[Saved entries]
/---
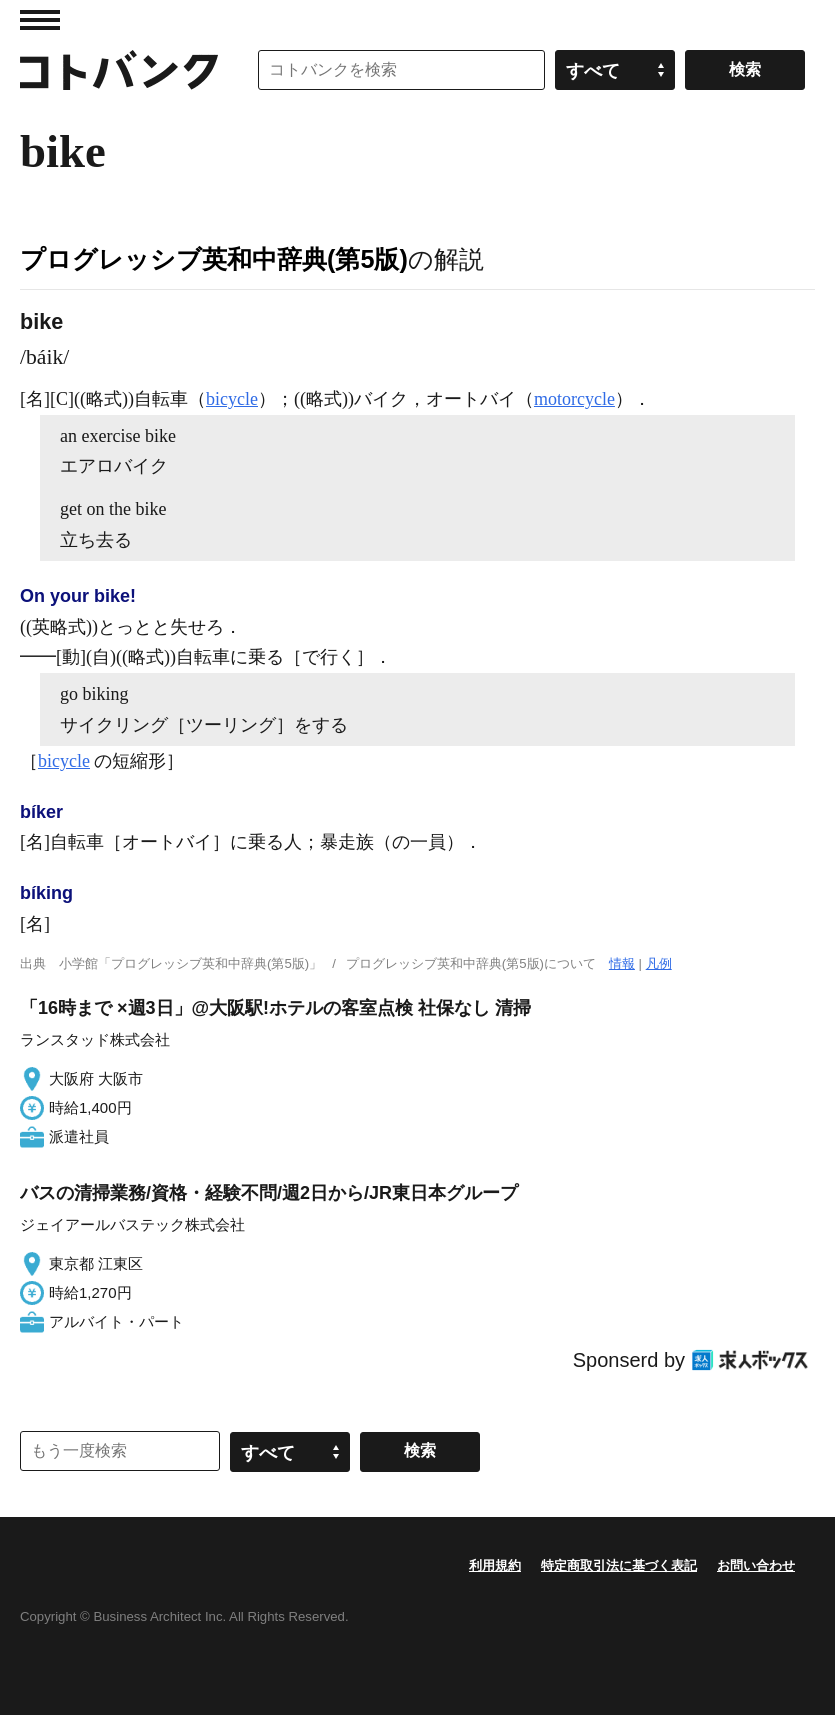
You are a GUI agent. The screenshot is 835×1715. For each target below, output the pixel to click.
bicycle (232, 399)
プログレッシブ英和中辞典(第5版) (214, 259)
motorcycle (574, 399)
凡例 (659, 963)
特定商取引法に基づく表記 (619, 1565)
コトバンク (119, 70)
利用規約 (495, 1565)
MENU (40, 20)
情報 (622, 963)
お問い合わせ (756, 1565)
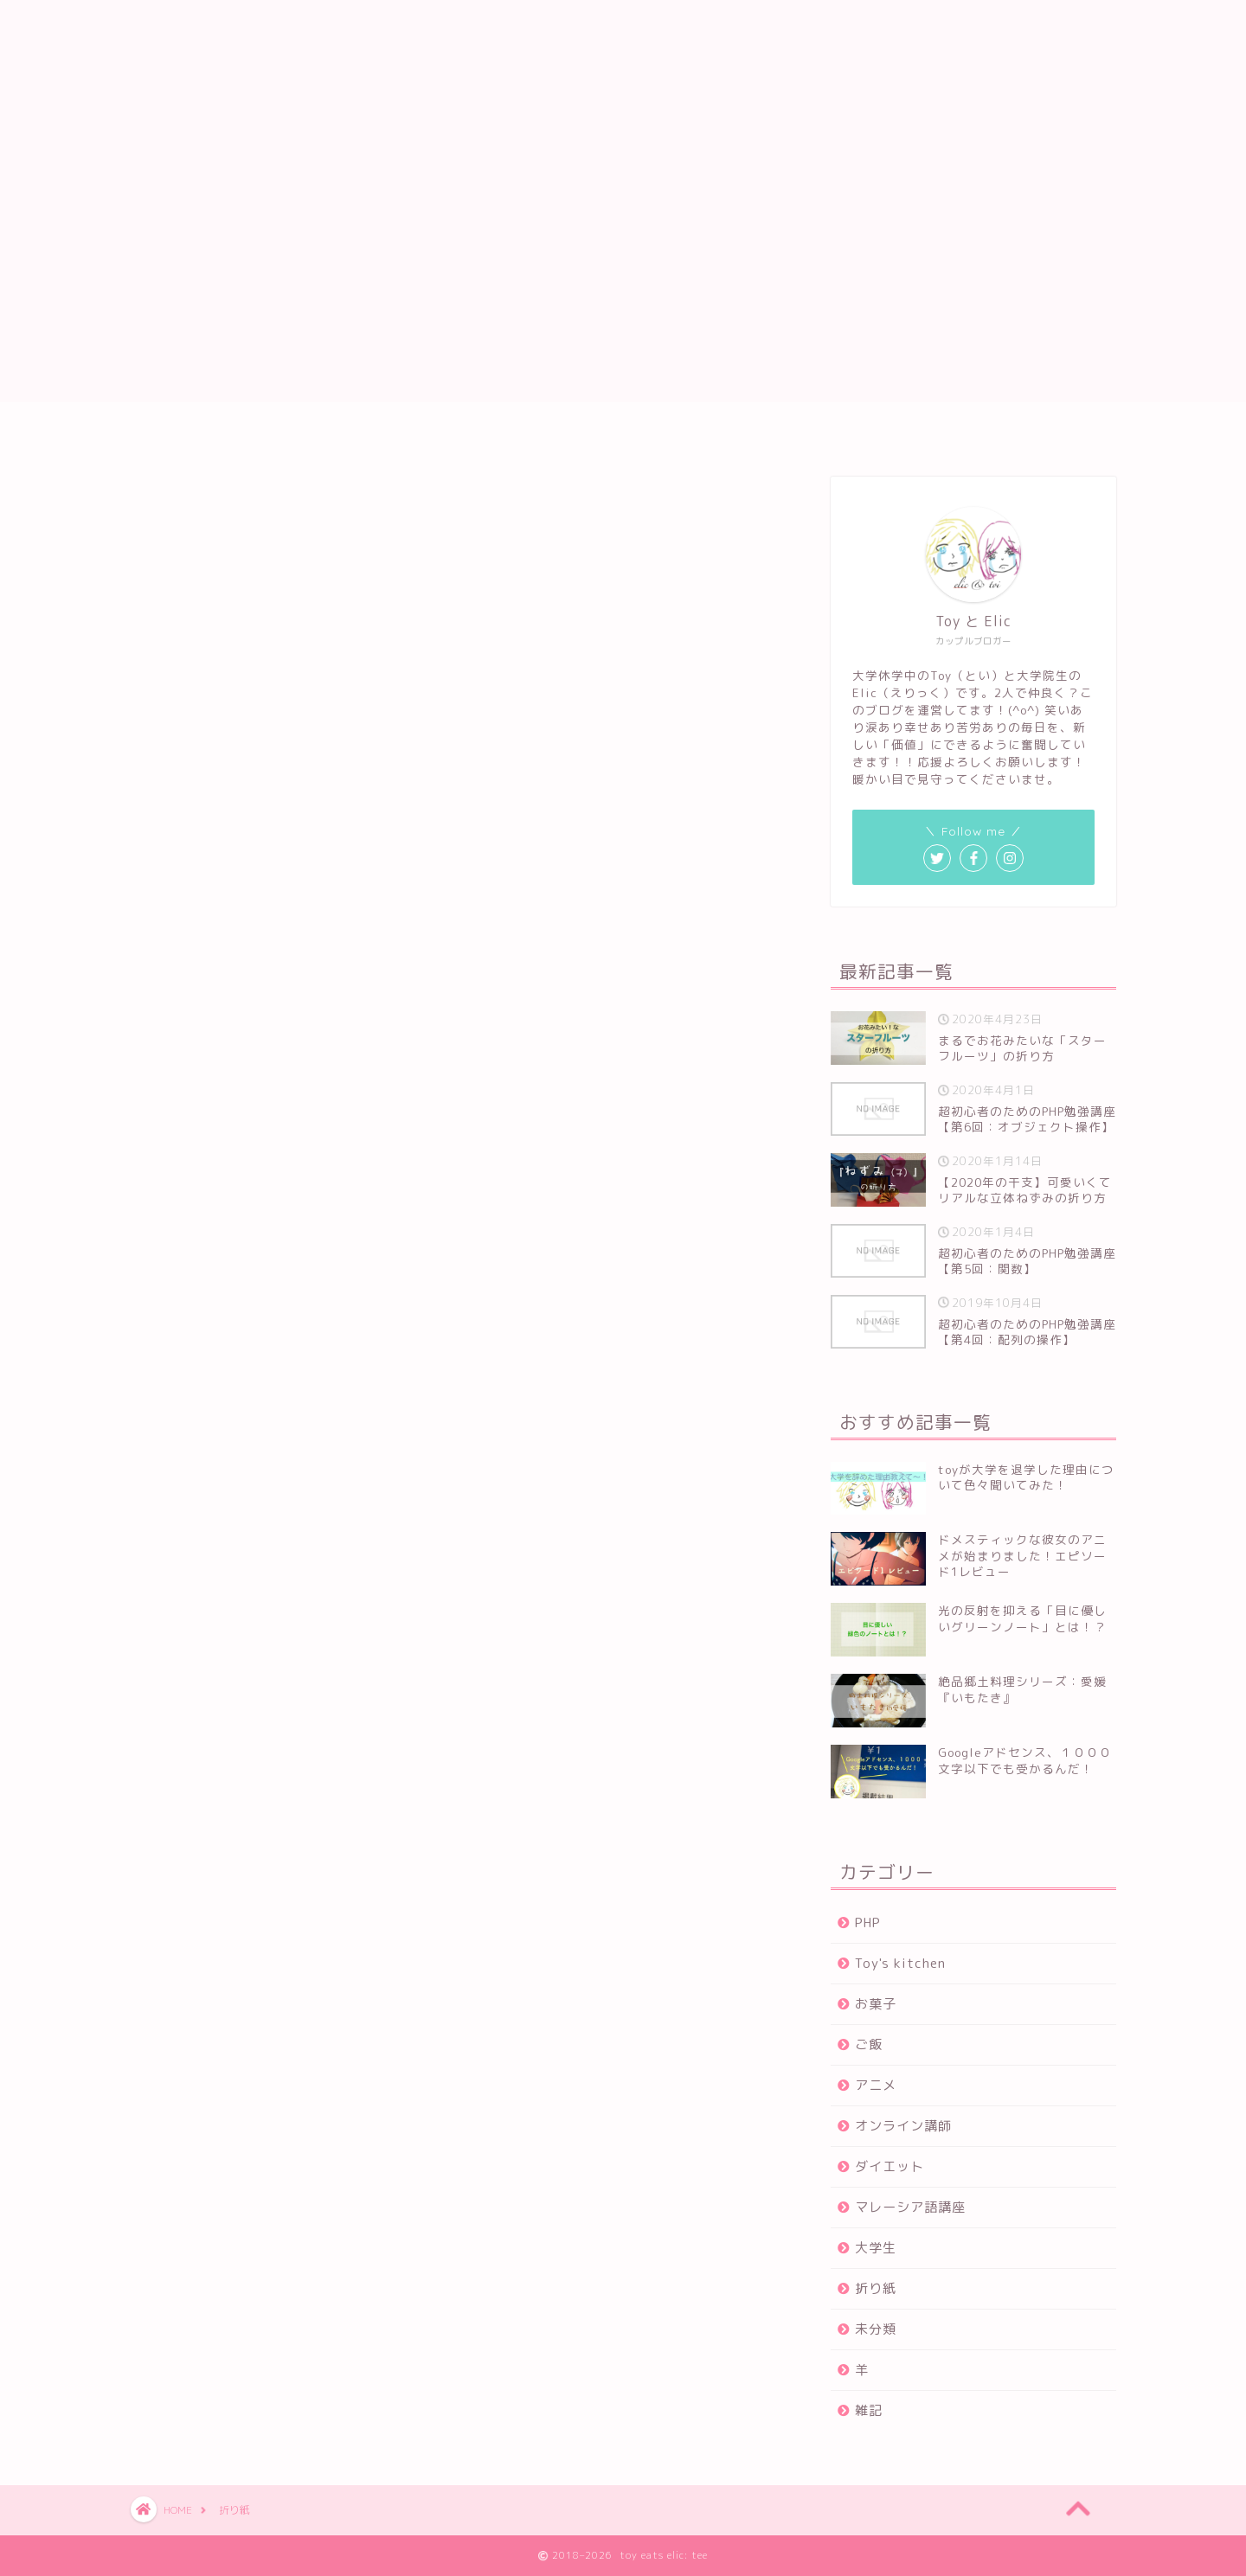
\---
Problem description: From first line to last, return the records verbatim without their pictures.

Task output:
You are a GUI agent. The screenshot is 835×1715. For each target below, output the pixel to click.
bicycle (232, 399)
プログレッシブ英和中辞典(第5版) (214, 259)
motorcycle (574, 399)
凡例 (659, 963)
特定商取引法に基づく表記 (619, 1565)
コトバンク (119, 70)
利用規約 (495, 1565)
MENU (40, 20)
情報 (622, 963)
お問い合わせ (756, 1565)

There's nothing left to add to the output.